§ What you have to do
Transcribe the rest of the listing below, starting with the line that contains "Oxnard. As your" and ending with the last line, exactly as written.

§ Material shown
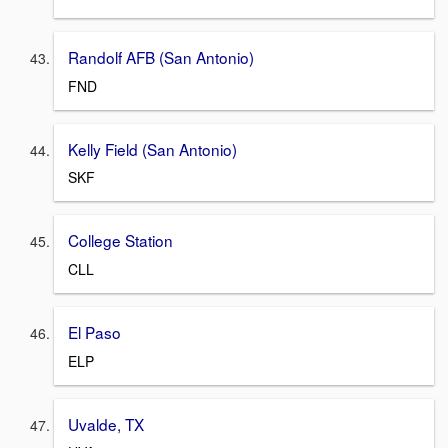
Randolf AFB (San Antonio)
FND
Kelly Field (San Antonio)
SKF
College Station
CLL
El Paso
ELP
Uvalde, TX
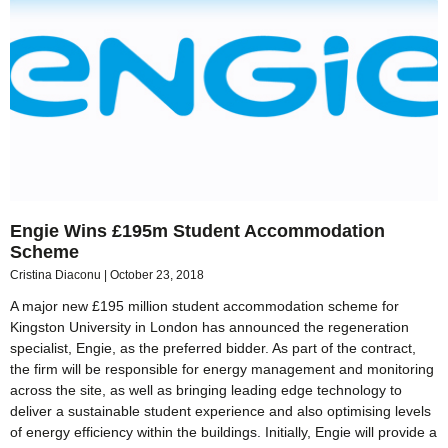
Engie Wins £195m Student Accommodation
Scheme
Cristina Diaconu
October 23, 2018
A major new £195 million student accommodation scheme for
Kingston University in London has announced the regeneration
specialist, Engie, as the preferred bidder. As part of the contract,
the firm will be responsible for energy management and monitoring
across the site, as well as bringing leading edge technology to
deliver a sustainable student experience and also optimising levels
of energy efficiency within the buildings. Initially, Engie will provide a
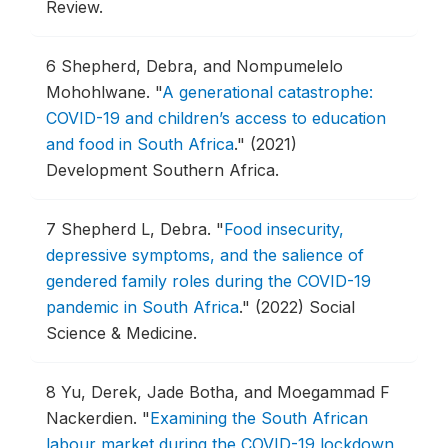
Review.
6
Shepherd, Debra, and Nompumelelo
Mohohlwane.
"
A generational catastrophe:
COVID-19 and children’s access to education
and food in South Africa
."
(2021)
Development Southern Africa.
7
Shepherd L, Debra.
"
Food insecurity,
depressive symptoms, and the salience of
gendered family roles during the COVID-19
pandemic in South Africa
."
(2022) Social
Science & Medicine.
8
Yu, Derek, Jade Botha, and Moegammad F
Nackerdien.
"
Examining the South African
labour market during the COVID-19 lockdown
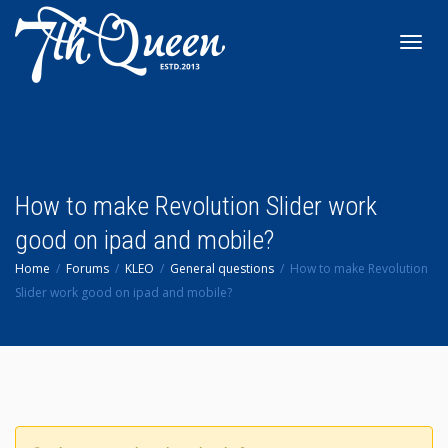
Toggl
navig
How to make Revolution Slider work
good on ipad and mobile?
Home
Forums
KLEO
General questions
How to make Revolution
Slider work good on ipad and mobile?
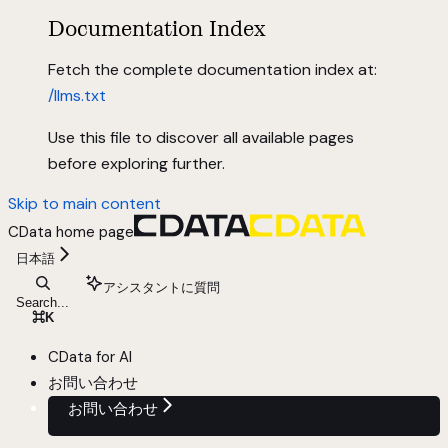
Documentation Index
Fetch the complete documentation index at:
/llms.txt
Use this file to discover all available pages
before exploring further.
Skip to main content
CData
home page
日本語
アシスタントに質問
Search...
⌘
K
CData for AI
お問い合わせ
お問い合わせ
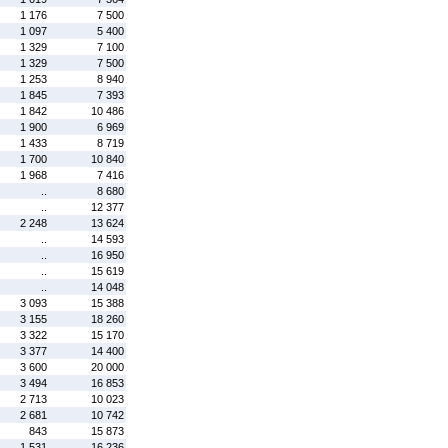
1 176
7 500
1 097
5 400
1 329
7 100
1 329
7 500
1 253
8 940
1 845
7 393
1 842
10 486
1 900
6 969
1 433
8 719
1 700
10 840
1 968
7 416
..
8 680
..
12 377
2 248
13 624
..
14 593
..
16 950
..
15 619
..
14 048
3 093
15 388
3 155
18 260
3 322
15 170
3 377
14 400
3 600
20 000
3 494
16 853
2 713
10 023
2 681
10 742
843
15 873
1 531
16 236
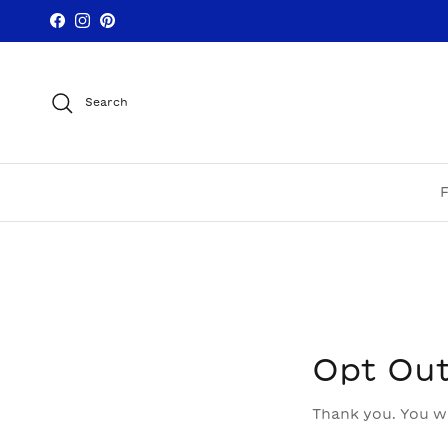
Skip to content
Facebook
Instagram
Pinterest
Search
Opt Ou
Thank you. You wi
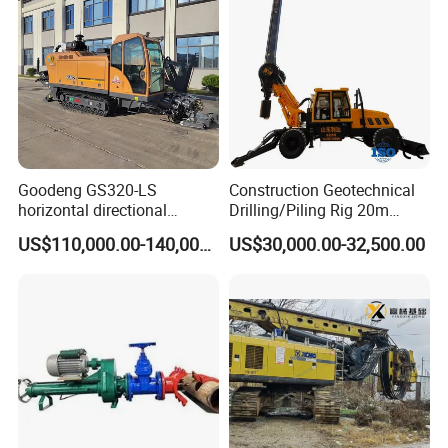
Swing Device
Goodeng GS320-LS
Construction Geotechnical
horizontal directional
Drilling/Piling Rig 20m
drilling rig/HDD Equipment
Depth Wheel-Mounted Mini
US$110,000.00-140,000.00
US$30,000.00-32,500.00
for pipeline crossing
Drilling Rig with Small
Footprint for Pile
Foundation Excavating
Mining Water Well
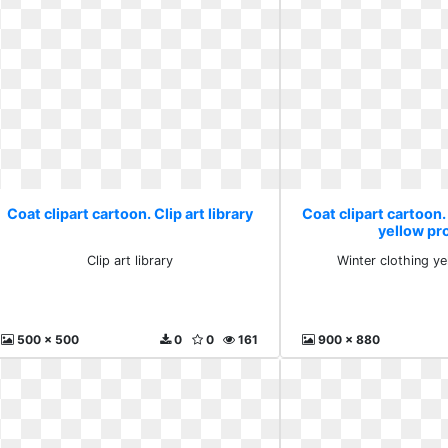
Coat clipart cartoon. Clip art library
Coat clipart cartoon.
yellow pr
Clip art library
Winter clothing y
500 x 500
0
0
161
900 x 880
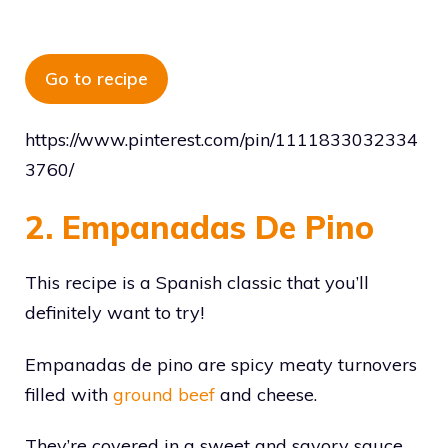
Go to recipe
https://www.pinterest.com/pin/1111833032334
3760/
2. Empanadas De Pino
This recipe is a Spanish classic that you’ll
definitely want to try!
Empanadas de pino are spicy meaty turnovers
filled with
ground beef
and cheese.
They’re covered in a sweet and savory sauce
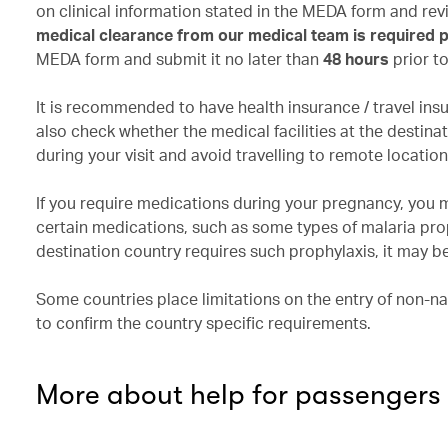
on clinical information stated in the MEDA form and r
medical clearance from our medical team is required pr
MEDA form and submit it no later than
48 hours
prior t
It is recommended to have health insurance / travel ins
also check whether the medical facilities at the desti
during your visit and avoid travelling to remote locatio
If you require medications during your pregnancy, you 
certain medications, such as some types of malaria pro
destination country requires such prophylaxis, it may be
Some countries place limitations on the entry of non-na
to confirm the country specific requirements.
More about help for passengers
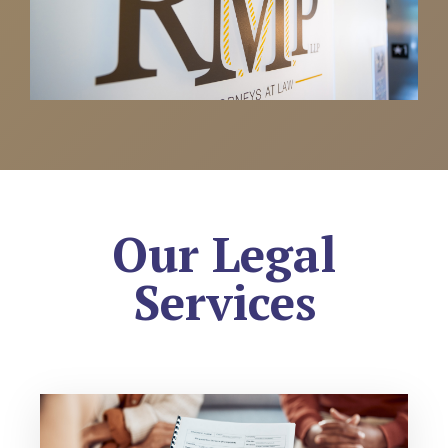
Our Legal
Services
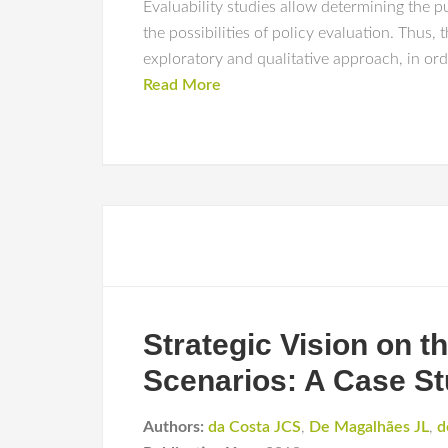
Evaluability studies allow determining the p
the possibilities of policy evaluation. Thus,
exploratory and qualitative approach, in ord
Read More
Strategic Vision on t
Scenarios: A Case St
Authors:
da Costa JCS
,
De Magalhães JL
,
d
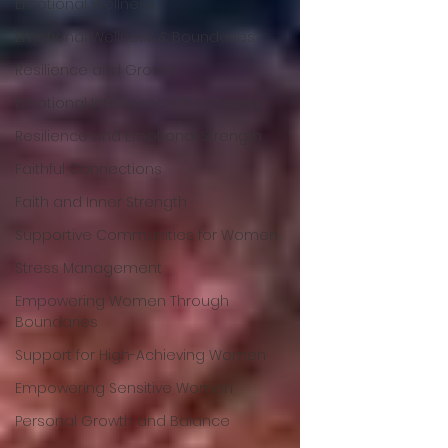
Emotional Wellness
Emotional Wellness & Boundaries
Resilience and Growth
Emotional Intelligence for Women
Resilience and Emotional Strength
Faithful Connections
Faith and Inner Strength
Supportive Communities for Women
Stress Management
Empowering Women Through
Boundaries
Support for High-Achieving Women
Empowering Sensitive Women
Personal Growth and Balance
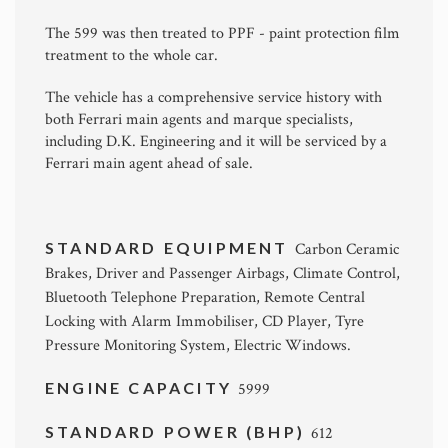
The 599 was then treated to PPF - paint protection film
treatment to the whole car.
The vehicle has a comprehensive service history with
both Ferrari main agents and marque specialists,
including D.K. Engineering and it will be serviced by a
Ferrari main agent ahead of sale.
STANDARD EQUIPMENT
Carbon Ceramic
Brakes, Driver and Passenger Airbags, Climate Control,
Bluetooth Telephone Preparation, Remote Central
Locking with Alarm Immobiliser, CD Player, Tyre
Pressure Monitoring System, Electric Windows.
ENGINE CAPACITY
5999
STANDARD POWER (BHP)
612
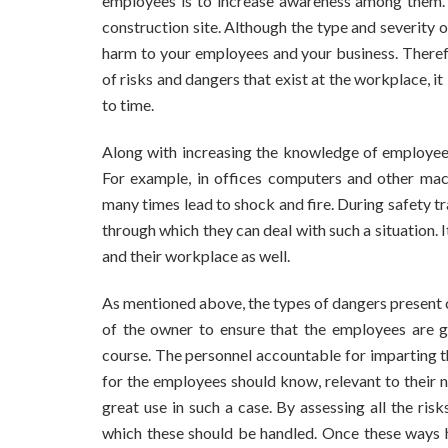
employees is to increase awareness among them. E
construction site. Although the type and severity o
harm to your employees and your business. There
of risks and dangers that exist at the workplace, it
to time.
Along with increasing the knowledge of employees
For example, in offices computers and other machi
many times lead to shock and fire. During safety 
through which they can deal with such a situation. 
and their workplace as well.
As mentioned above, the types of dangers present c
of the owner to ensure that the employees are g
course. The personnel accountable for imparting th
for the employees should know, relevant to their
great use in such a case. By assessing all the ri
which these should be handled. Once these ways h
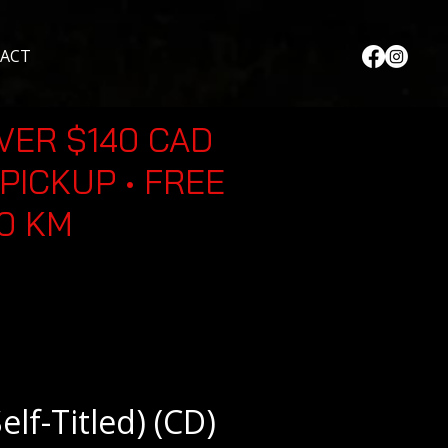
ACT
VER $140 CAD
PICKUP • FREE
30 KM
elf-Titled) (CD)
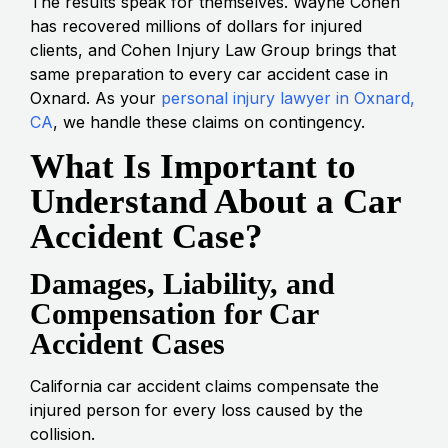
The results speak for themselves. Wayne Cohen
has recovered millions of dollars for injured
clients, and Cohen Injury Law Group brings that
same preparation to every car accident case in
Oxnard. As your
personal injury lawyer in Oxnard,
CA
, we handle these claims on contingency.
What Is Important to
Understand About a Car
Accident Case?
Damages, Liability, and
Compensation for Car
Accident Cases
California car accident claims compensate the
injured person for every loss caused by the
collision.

§ Reply to the task
Oxnard. As your
personal injury lawyer in Oxnard,
CA
, we handle these claims on contingency.
What Is Important to
Understand About a Car
Accident Case?
Damages, Liability, and
Compensation for Car
Accident Cases
California car accident claims compensate the
injured person for every loss caused by the
collision.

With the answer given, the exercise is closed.